WORK ITEM :: Your reply should reproduce the data below without a single alteration, apart from dropping the images.
Content starts
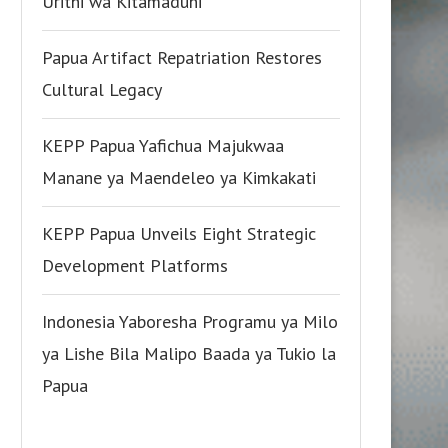
Urithi wa Kitamaduni
Papua Artifact Repatriation Restores
Cultural Legacy
KEPP Papua Yafichua Majukwaa
Manane ya Maendeleo ya Kimkakati
KEPP Papua Unveils Eight Strategic
Development Platforms
Indonesia Yaboresha Programu ya Milo
ya Lishe Bila Malipo Baada ya Tukio la
Papua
Content ends
SOLUTION TO THIS TASK ::
Urithi wa Kitamaduni
Papua Artifact Repatriation Restores
Cultural Legacy
KEPP Papua Yafichua Majukwaa
Manane ya Maendeleo ya Kimkakati
KEPP Papua Unveils Eight Strategic
Development Platforms
Indonesia Yaboresha Programu ya Milo
ya Lishe Bila Malipo Baada ya Tukio la
Papua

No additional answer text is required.